Congratulations to Srividhya Venugopal (PhD student) and Evan Stoner (BSc student) for for having their paper entitled "Understanding Organ Transplantation in the USA using Geographical Social Networks" has been accepted for publication at the Journal of Social Network Analysis and Mining (SNAM) published by Springer Verlag.

This paper is a collaboration between our group and the group from Martin Cadeiras, MD, PhD from UCLA.

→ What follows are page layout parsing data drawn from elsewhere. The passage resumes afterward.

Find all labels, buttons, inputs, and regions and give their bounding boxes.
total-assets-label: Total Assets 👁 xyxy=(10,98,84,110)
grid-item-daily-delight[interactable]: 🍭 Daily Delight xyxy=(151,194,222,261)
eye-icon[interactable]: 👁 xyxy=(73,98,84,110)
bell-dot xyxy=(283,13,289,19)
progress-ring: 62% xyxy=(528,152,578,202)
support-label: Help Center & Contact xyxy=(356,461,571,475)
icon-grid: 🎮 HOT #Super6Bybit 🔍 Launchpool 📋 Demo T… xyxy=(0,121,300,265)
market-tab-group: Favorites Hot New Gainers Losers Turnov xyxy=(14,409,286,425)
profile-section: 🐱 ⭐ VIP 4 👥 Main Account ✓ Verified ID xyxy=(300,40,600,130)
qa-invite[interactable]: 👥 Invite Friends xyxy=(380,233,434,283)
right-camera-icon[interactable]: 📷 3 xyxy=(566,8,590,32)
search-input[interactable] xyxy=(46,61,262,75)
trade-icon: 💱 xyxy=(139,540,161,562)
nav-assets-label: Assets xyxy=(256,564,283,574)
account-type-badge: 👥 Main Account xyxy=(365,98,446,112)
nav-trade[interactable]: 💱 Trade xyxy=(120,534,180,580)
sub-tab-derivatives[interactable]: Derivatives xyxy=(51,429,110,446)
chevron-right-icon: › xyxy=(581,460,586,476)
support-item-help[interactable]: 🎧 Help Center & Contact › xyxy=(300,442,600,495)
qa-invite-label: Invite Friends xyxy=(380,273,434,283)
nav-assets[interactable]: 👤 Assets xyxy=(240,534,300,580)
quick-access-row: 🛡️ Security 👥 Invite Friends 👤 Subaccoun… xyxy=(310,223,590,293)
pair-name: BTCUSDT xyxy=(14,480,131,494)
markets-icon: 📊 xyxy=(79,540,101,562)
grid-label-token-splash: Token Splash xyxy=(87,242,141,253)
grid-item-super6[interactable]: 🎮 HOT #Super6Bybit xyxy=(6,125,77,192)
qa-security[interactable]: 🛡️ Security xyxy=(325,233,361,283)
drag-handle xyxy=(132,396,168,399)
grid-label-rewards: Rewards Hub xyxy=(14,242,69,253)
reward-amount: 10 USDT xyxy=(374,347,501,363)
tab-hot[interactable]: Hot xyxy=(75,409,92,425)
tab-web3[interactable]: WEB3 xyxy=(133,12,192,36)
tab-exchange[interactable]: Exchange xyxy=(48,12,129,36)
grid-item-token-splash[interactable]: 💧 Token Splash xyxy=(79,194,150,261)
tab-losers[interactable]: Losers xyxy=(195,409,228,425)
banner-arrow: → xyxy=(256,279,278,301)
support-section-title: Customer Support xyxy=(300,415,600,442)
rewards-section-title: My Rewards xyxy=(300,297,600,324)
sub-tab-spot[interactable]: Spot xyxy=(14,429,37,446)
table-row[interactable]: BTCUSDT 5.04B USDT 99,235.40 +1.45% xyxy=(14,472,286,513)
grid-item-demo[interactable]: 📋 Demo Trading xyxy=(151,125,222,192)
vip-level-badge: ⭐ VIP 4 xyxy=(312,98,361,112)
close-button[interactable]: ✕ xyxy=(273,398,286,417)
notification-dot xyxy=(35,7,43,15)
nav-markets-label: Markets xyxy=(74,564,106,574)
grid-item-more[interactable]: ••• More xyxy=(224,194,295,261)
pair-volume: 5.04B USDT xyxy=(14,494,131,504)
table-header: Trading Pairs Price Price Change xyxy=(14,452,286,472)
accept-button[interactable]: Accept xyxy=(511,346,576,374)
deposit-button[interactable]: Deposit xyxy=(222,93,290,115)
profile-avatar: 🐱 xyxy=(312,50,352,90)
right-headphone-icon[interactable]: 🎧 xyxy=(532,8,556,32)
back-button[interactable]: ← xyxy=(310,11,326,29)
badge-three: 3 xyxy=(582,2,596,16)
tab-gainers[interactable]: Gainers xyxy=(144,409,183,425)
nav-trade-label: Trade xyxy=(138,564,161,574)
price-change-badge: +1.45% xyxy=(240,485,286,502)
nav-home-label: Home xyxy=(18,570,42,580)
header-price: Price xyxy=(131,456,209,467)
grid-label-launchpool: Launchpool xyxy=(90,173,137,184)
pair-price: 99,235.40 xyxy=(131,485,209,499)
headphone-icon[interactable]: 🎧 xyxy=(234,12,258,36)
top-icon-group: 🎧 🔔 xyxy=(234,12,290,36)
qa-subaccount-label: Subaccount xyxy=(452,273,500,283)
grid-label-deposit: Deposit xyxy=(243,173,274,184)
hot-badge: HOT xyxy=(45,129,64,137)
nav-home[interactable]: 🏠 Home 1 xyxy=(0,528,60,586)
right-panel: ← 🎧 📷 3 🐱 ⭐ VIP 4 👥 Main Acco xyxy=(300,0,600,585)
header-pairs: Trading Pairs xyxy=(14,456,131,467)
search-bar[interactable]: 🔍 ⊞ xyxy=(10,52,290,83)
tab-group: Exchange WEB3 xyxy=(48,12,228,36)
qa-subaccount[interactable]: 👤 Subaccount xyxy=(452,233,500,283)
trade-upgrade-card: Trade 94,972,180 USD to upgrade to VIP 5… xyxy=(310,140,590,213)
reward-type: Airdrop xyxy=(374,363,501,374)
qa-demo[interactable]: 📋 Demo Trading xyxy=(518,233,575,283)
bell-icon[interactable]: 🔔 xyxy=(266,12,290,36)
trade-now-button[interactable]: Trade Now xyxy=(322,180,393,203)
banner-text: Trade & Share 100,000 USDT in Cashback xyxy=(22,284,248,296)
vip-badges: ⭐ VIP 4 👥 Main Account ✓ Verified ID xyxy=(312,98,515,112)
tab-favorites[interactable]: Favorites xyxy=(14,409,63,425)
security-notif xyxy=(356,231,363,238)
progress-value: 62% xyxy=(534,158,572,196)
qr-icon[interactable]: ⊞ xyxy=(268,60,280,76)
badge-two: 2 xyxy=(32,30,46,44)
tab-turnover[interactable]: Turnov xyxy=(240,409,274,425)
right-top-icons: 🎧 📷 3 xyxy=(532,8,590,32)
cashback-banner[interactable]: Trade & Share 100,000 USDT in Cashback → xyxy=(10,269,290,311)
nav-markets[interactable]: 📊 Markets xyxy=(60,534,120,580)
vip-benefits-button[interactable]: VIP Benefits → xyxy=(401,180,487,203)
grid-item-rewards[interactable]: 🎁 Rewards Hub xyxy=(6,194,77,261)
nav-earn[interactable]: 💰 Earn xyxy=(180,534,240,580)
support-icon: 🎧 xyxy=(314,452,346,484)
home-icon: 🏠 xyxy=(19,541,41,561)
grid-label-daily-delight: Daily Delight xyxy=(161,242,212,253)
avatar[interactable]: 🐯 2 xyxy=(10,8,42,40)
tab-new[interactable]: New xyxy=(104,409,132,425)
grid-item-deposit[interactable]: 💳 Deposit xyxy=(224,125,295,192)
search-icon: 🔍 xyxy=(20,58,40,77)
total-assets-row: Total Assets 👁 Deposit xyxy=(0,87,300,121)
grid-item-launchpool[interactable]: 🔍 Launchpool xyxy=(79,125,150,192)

Srividhya Venugopal, Evan Stoner, Martin Cadeiras, and Ronaldo Menezes


As of December 2011, 110,629 Americans are waiting for an organ transplant and yet only 28,664 people received organ transplants in 2010. This fact alone demonstrates the USA is facing an organ shortage crisis. Added to this, there is strong evidence that the organs made available are not being used efficiently, with 20% of them going unused (for kidneys). It is tempting to investigate how new allocation policies could be implemented, but it would be more prudent to first understand the structure of the organ donation system in the USA. In spite of availability of data on transplants, to our knowledge no proper analysis has been done using the available data. This paper looks at organ transplantation data and what its structure may reveal about the allocation process currently in place. In order to structure the data, we used techniques from network sciences to build a network of locations (henceforth called a geographical social network, GSN) representing all transplants in the USA since 1987---locations represent states or zip codes in the USA. This social structure is then analyzed using techniques from network sciences to bring clarity to the organ donation process. One of the main items in organ donation policies is the issue of locality which argues that allocation mechanisms should try to prioritize patients who are near the location where the organ became available. This is an important issue because the longer the organ takes to be transplanted the worse its quality. We show that network science techniques may shed some light on this process and demonstrate inconsistencies across different organs.